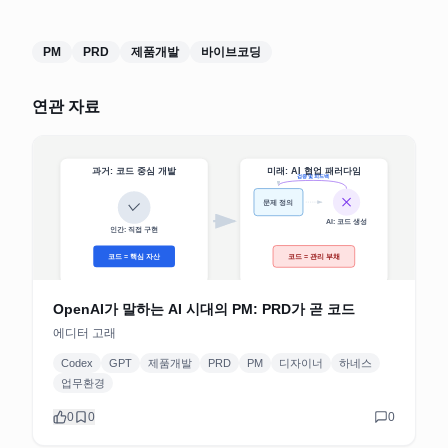
PM
PRD
제품개발
바이브코딩
연관 자료
OpenAI가 말하는 AI 시대의 PM: PRD가 곧 코드
에디터 고래
Codex
GPT
제품개발
PRD
PM
디자이너
하네스
업무환경
0
0
0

###

__Aim of the exercise__
Restate the records above in full, word for word. Keep pictures out.

__Result__
PM
PRD
제품개발
바이브코딩
연관 자료
OpenAI가 말하는 AI 시대의 PM: PRD가 곧 코드
에디터 고래
Codex
GPT
제품개발
PRD
PM
디자이너
하네스
업무환경
0
0
0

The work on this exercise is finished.